DATA FOR THIS TASK =>
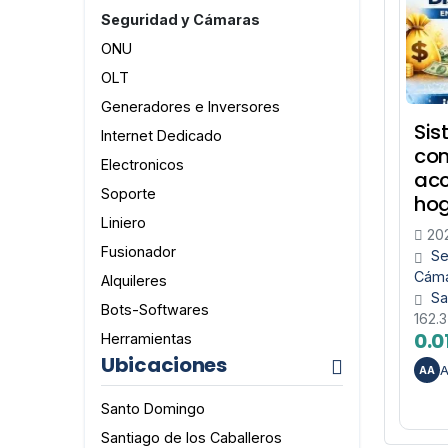
Seguridad y Cámaras
ONU
OLT
Generadores e Inversores
Sis
Internet Dedicado
con
Electronicos
acc
Soporte
hog
Liniero
202
Fusionador
Se
Cám
Alquileres
Sa
Bots-Softwares
162.
0.0
Herramientas
Ubicaciones
A
AA
Santo Domingo
Santiago de los Caballeros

EXERCISE OBJECTIVE => Exclude all images and restate the records above word for word.

SOLUTION TO THE EXERCISE =>
Seguridad y Cámaras
ONU
OLT
Generadores e Inversores
Sis
Internet Dedicado
con
Electronicos
acc
Soporte
hog
Liniero
202
Fusionador
Se
Cám
Alquileres
Sa
Bots-Softwares
162.
0.0
Herramientas
Ubicaciones
A
AA
Santo Domingo
Santiago de los Caballeros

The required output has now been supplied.